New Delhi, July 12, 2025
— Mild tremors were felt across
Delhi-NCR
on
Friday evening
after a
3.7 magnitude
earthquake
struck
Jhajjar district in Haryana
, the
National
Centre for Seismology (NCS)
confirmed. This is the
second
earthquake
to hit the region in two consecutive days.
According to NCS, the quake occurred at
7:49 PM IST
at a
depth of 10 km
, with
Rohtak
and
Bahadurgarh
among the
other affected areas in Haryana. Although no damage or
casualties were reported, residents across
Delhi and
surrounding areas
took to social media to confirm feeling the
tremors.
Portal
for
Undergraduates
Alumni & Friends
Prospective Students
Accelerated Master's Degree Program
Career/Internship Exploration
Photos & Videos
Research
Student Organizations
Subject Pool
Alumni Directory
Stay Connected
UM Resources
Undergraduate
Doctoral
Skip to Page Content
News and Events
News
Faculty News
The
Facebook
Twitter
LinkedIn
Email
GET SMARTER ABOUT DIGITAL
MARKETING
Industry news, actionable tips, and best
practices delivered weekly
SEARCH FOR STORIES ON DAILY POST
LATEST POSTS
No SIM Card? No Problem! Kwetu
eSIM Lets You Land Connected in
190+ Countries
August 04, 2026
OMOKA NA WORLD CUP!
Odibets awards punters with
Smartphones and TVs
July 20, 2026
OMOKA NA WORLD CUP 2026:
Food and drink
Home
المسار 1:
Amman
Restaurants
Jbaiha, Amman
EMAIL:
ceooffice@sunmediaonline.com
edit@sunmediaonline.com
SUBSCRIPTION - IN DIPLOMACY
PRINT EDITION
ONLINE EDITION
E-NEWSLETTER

=-=-=-=-=

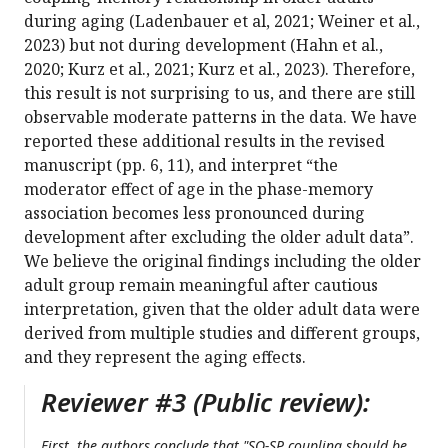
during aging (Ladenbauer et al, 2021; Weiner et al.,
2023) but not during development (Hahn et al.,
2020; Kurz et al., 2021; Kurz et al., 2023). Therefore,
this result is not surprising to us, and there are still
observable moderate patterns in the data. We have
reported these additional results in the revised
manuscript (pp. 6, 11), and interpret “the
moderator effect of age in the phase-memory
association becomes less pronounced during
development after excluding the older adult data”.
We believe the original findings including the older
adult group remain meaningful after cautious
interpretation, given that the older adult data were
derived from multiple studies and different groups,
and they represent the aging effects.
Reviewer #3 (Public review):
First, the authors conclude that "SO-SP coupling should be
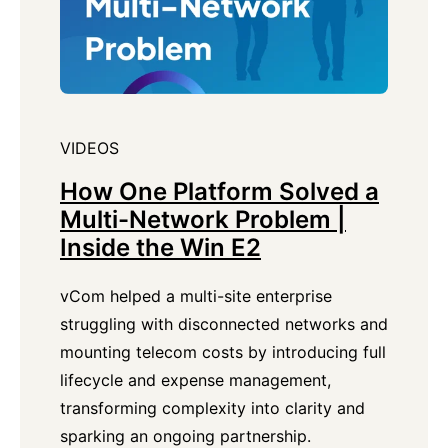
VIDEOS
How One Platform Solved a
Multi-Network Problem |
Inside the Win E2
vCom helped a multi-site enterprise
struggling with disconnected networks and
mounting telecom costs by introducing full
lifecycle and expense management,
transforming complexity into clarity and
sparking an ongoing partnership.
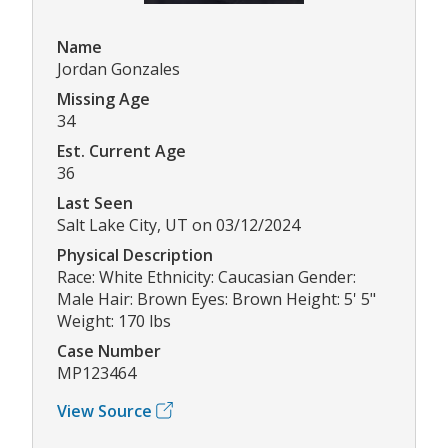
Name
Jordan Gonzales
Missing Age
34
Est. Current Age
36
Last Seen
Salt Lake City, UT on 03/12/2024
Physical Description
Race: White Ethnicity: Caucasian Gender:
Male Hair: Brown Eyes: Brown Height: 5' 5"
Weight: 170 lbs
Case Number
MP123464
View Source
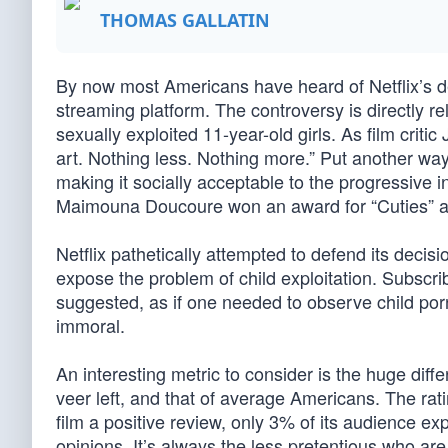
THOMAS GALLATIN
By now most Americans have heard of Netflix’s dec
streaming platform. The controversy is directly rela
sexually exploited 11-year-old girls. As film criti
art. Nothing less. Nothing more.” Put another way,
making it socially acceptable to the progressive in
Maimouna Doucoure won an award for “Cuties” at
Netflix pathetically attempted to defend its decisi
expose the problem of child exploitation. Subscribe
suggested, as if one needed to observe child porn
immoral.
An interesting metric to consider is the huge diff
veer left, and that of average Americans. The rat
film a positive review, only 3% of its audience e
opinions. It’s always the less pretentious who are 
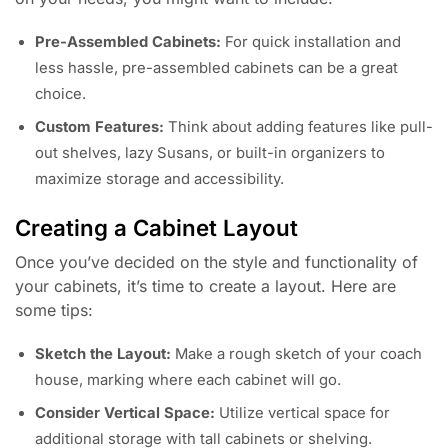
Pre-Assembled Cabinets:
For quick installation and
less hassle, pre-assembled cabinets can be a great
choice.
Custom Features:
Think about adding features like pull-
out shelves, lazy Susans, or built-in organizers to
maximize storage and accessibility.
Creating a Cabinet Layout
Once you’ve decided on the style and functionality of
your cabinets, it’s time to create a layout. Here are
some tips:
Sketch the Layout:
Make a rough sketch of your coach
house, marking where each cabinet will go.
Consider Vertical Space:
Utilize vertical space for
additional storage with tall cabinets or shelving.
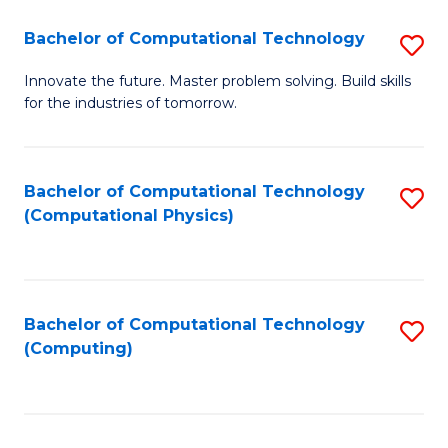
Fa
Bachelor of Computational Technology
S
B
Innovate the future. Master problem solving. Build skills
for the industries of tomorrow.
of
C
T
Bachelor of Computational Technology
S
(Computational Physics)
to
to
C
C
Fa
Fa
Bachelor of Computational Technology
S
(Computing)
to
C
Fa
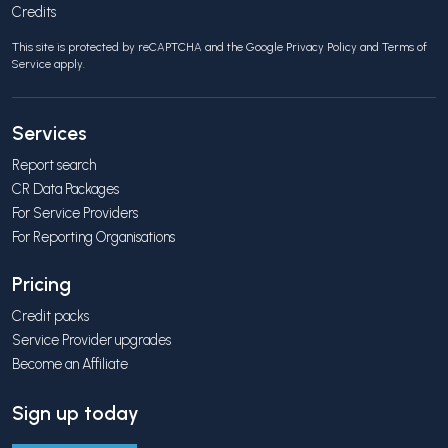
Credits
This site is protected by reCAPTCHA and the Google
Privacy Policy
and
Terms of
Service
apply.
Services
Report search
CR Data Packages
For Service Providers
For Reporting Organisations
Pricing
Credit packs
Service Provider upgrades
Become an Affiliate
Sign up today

=-=-=-=-=

:: EXERCISE ::
In the listing above, start at the line with "New Delhi, July 12, 2025", go on through the line with "to hit the region in two consecutive days.", and copy each of those lines exactly; leave out all the rest.

:: REPLY ::
New Delhi, July 12, 2025
— Mild tremors were felt across
Delhi-NCR
on
Friday evening
after a
3.7 magnitude
earthquake
struck
Jhajjar district in Haryana
, the
National
Centre for Seismology (NCS)
confirmed. This is the
second
earthquake
to hit the region in two consecutive days.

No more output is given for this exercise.